Very tough one today.
Universal Freestyle 97 by Matthew Stock, norah’s review; 3:45
- ⭐ WINECRITIC 59A [One who might hail a cab?]
- IMONFIRE 48A [“Nothing can stop me!”]
- SIRI 1D [Portable speaker?]
- ACORN 47D [
Nut that Scrat chased in the “Ice Age” films]
New solver today – shown is the Crossweird Puzzles solver, a mod of Alex Boisvert’s Crossword Nexus Solver. Thanks to Dob and Alex for their great work.
This grid has one of my new favorite block structures – the V with tail. They’re so cute! More importantly, functional in separating the middle of this grid from the sides and bottoms, allowing for super clean stacks of 10s in the top and bottom, and 9s in the left and right sides of the grid.
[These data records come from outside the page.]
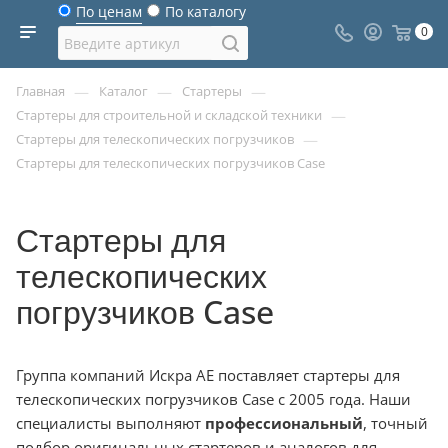
По ценам
По каталогу
0
—
—
—
Главная
Каталог
Стартеры
—
Стартеры для строительной и складской техники
—
Стартеры для телескопических погрузчиков
Стартеры для телескопических погрузчиков Case
Стартеры для
телескопических
погрузчиков Case
Группа компаний Искра АЕ поставляет стартеры для
телескопических погрузчиков Case с 2005 года. Наши
специалисты выполняют
профессиональный
, точный
подбор оригинальных стартеров и аналогов для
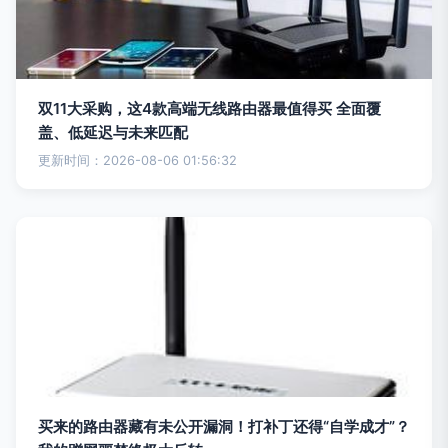
双11大采购，这4款高端无线路由器最值得买 全面覆
盖、低延迟与未来匹配
更新时间：2026-08-06 01:56:32
买来的路由器藏有未公开漏洞！打补丁还得“自学成才”？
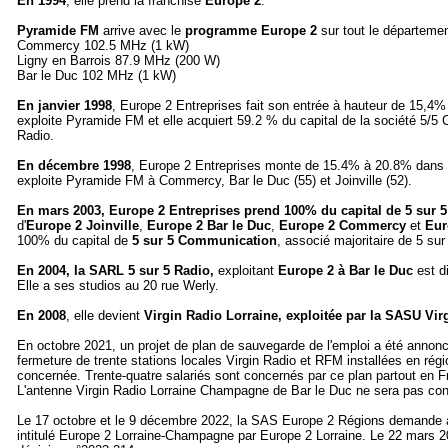
En 1994
, elle prend la franchise
Europe 2
.
Pyramide FM
arrive avec le
programme Europe 2
sur tout le départeme
Commercy 102.5 MHz (1 kW)
Ligny en Barrois 87.9 MHz (200 W)
Bar le Duc 102 MHz (1 kW)
En janvier 1998
, Europe 2 Entreprises fait son entrée à hauteur de 15,4%
exploite Pyramide FM et elle acquiert 59.2 % du capital de la société 5/
Radio.
En décembre 1998
, Europe 2 Entreprises monte de 15.4% à 20.8% dans l
exploite Pyramide FM à Commercy, Bar le Duc (55) et Joinville (52).
En mars 2003, Europe 2 Entreprises prend 100% du capital de 5 sur 
d'
Europe 2 Joinville
,
Europe 2 Bar le Duc
,
Europe 2 Commercy
et
Eur
100% du capital de
5 sur 5 Communication
, associé majoritaire de 5 sur
En 2004, la SARL 5 sur 5 Radio,
exploitant
Europe 2 à Bar le Duc
est di
Elle a ses studios au 20 rue Werly.
En 2008
, elle devient
Virgin Radio Lorraine, exploitée par la SASU Vir
En octobre 2021, un projet de plan de sauvegarde de l'emploi a été annoncé
fermeture de trente stations locales Virgin Radio et RFM installées en rég
concernée. Trente-quatre salariés sont concernés par ce plan partout en F
L'antenne Virgin Radio Lorraine Champagne de Bar le Duc ne sera pas con
Le 17 octobre et le 9 décembre 2022, la SAS Europe 2 Régions demande
intitulé Europe 2 Lorraine-Champagne par Europe 2 Lorraine. Le 22 mars 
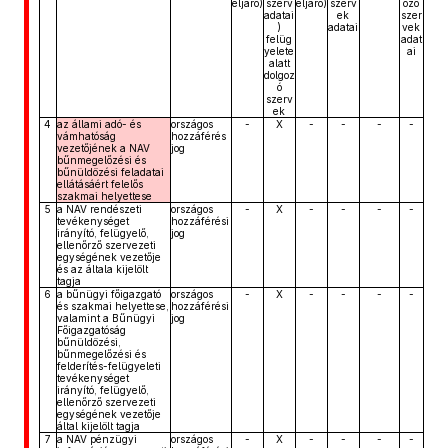
eljáró)
szerv
eljáró)
szerv
ozó
adatai
ek
szer
)
adatai
vek
felüg
adat
yelete
ai
alatt
dolgoz
ó
szerv
ek
4
az állami adó- és
országos
-
X
-
-
-
-
vámhatóság
hozzáférés
vezetőjének a NAV
jog
bűnmegelőzési és
bűnüldözési feladatai
ellátásáért felelős
szakmai helyettese
5
a NAV rendészeti
országos
-
X
-
-
-
-
tevékenységet
hozzáférési
irányító, felügyelő,
jog
ellenőrző szervezeti
egységének vezetője
és az általa kijelölt
tagja
6
a bűnügyi főigazgató
országos
-
X
-
-
-
-
és szakmai helyettese,
hozzáférési
valamint a Bűnügyi
jog
Főigazgatóság
bűnüldözési,
bűnmegelőzési és
felderítés-felügyeleti
tevékenységet
irányító, felügyelő,
ellenőrző szervezeti
egységének vezetője
által kijelölt tagja
7
a NAV pénzügyi
országos
-
X
-
-
-
-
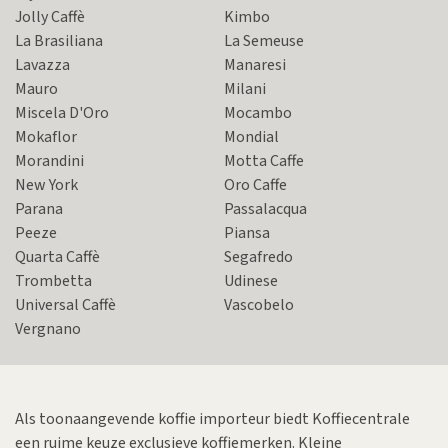
Jolly Caffè
Kimbo
La Brasiliana
La Semeuse
Lavazza
Manaresi
Mauro
Milani
Miscela D'Oro
Mocambo
Mokaflor
Mondial
Morandini
Motta Caffe
New York
Oro Caffe
Parana
Passalacqua
Peeze
Piansa
Quarta Caffè
Segafredo
Trombetta
Udinese
Universal Caffè
Vascobelo
Vergnano
Als toonaangevende koffie importeur biedt Koffiecentrale
een ruime keuze exclusieve koffiemerken. Kleine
BRAVO 40A [“Stupendous work!”], Matthew. :)
So much for my run of super fast times lately – this one was clued just a bit on the harder side and I found myself moving back and forth through the grid to catch everything on a second pass.
I don’t understand what about a WNBA HOODIE makes it signature orange – can someone please explain in the comments?
LATINOUSA 34D [Radio show hosted by Maria Hinojosa]
PUTH 38D [“Light Switch” singer Charlie]
Thanks Matthew and the Universal team!